North Eugene High School, Eugene, OR 97404.

Copyright

(Copyright © 1998, National Athletic Trainers' Association (USA))

DOI

unavailable

PMID

16558536

PMCID

PMC1320589

Abstract

OBJECTIVE: To provide athletic trainers with information about the mechanism, evaluation, and treatment of pneumomediastinum.

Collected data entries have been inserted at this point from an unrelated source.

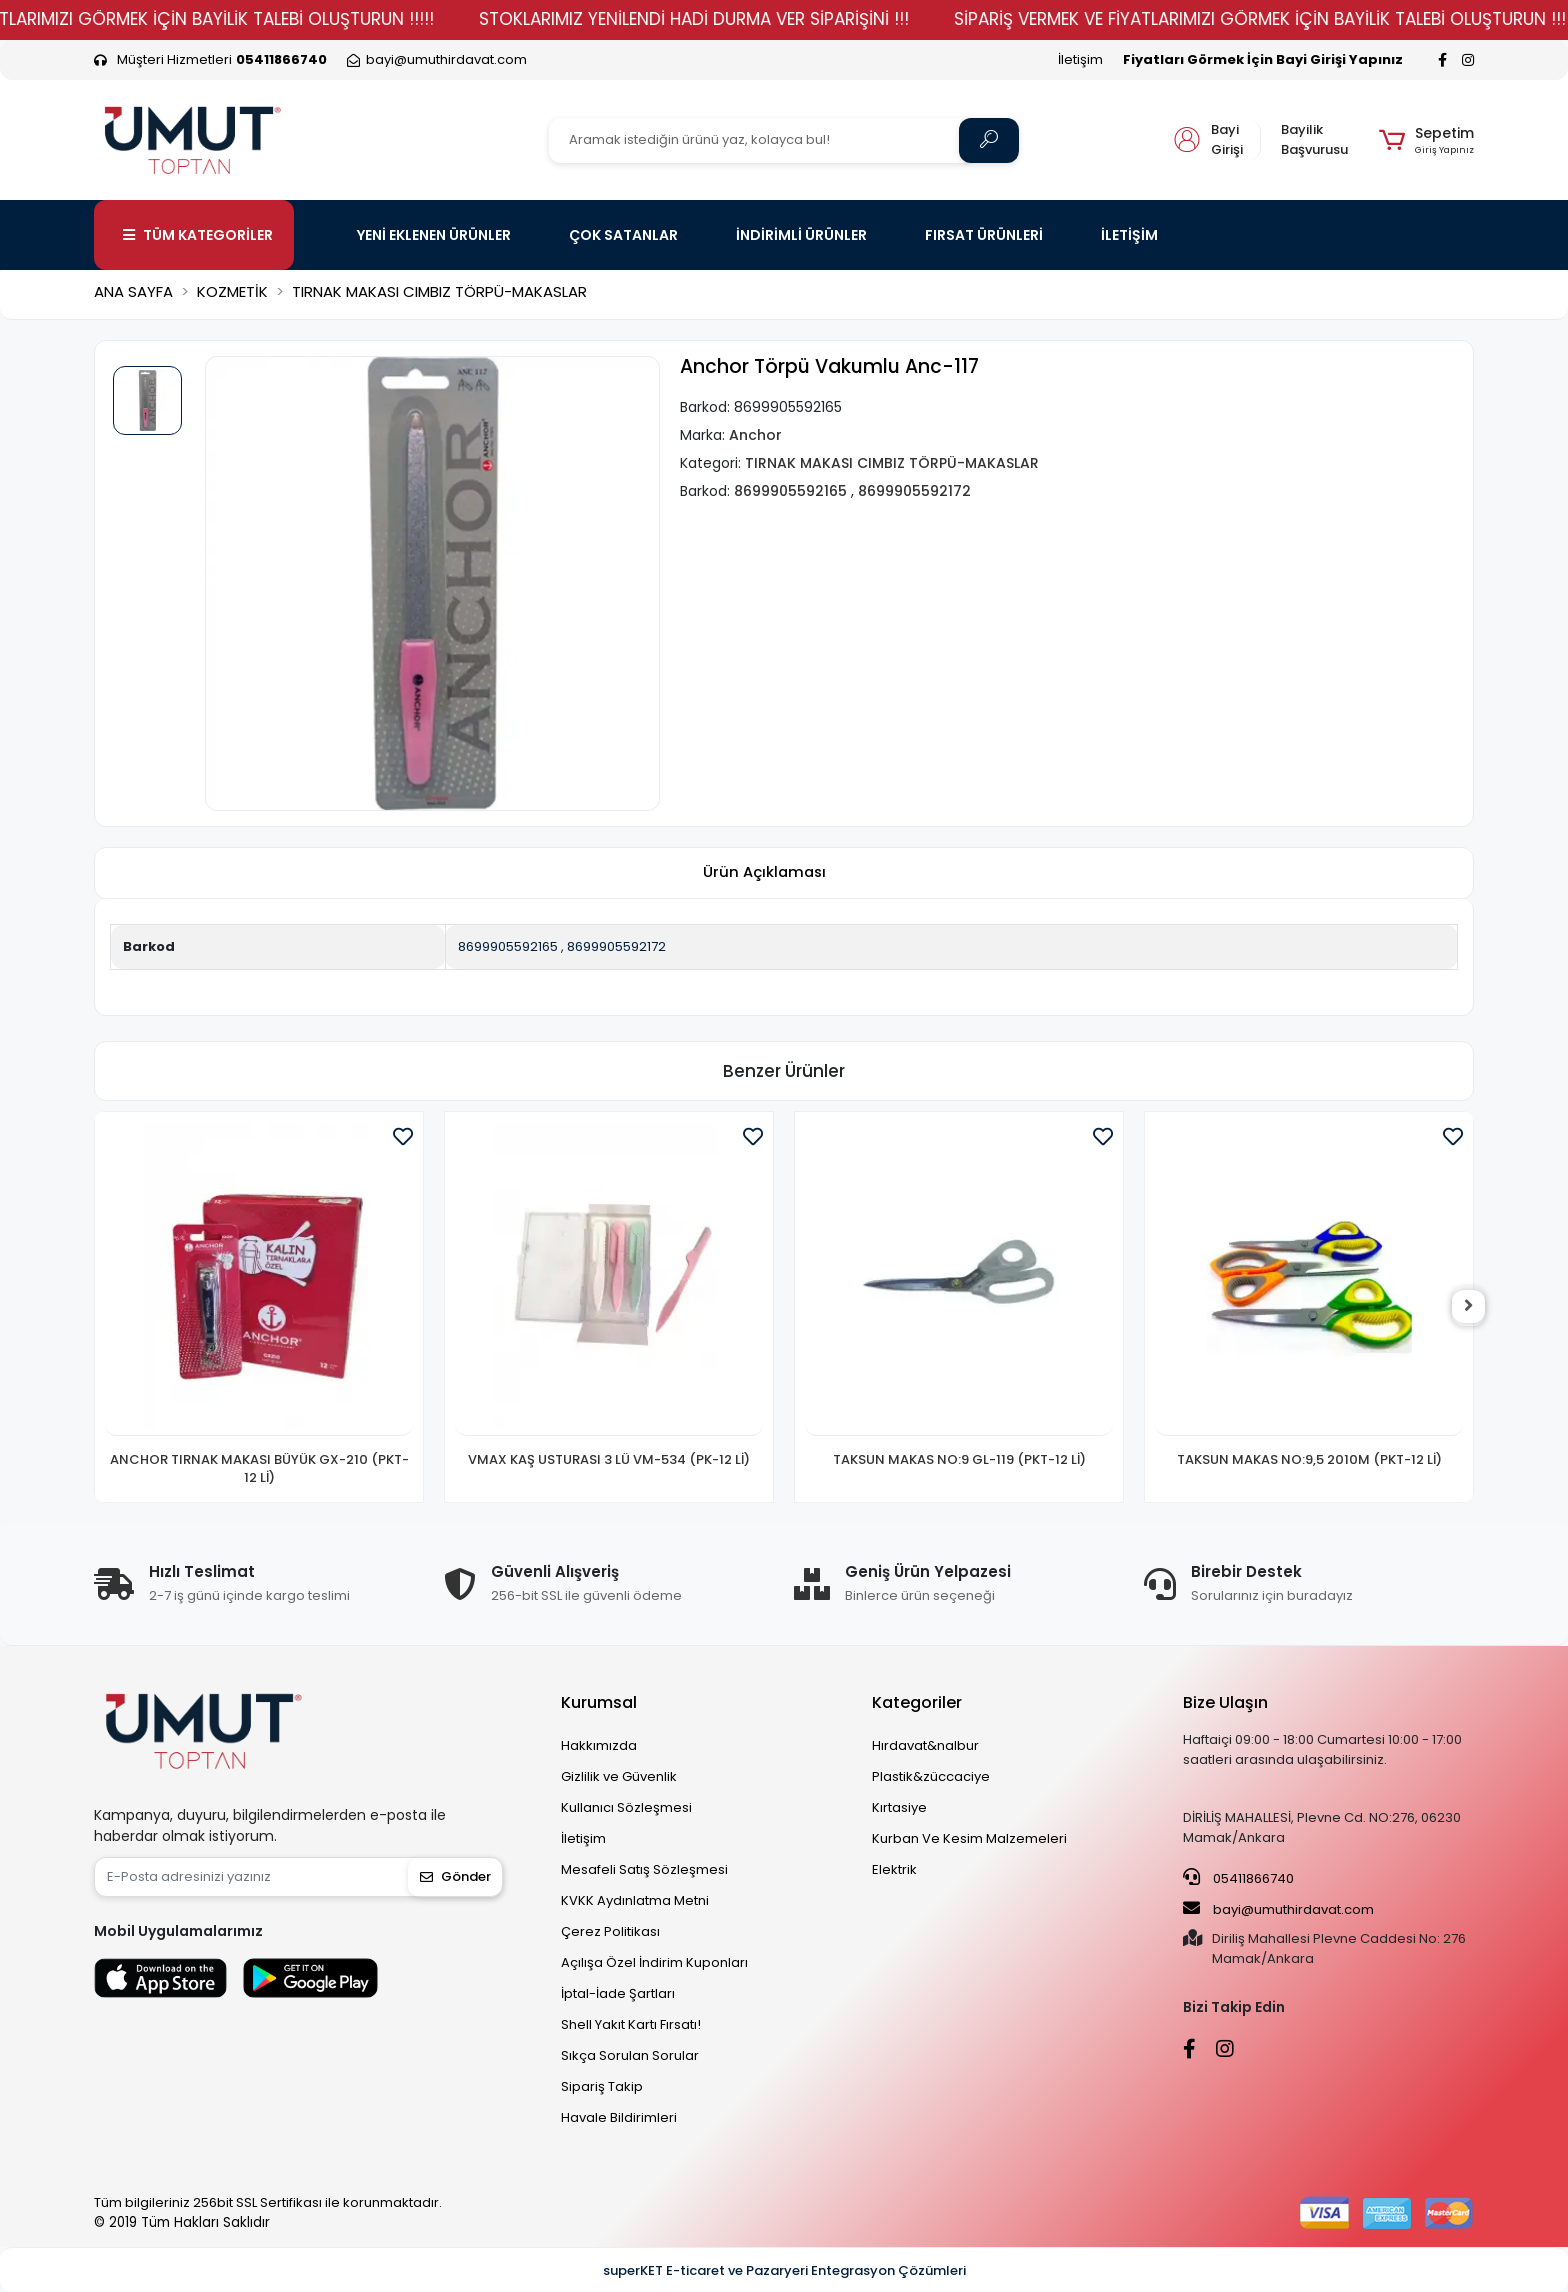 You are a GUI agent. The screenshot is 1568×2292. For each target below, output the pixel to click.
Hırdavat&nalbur (925, 1745)
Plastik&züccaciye (931, 1776)
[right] (1474, 1307)
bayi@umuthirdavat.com (1278, 1909)
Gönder (455, 1876)
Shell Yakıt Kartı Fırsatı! (631, 2024)
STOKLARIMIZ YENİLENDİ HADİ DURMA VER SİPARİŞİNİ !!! (748, 19)
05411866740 (1238, 1878)
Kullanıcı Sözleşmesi (626, 1807)
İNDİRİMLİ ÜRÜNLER (801, 235)
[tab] (764, 873)
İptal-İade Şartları (618, 1993)
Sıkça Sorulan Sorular (630, 2055)
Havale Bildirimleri (619, 2117)
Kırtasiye (899, 1807)
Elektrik (894, 1869)
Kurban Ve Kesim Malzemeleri (969, 1838)
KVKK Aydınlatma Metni (635, 1900)
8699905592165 (508, 946)
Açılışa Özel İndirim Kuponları (654, 1962)
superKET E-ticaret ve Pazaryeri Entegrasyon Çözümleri (784, 2270)
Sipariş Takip (602, 2086)
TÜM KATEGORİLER (198, 235)
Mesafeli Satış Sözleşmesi (644, 1869)
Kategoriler (917, 1702)
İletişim (1080, 59)
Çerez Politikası (610, 1931)
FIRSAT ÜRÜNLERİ (984, 235)
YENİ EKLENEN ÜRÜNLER (434, 235)
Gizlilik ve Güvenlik (619, 1776)
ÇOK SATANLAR (623, 235)
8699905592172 (616, 946)
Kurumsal (599, 1702)
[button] (1426, 140)
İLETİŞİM (1129, 235)
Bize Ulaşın (1225, 1702)
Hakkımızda (599, 1745)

BACKGROUND: This is a case study of a high school football player who suffered pneumomediastinum as a result of a flat-handed thump to his sternal area during a blocking drill. Pneumomediastinum is a relatively rare occurrence in sports. Common mechanisms include direct blunt trauma, vomiting, sneezing, Valsalva maneuver, and forceful coughing. Typical signs and symptoms include chest pain, dyspnea, tenderness, crepitus in the neck that can be aggravated with swallowing, and a positive Hamman's sign with auscultations. DIFFERENTIAL DIAGNOSIS: Pneumothorax, pneumopericardium, sternal contusion, rib fracture, upper respiratory infection, and myocardial infarction. TREATMENT: Conservative management includes restriction from athletic activities, prophylactic antibiotics, and sleeping in a semireclined position. Surgical repair of the defect may be indicated if repeat radiographs fail to show improvement after 1 week. UNIQUENESS: It is rare that a relatively light blow through shoulder pads would result in a pneumomediastinum. Review of the literature does not include this athlete's symptoms of congestion, nasal voice, or sore throat as typical signs of pneumomediastinum.

CONCLUSIONS: The literature indicates that an uncomplicated pneumomediastinum will typically resolve in 2 weeks' time. In this case, symptomatic evaluation warranted only 1 week of rest before the athlete was allowed to return to full activity.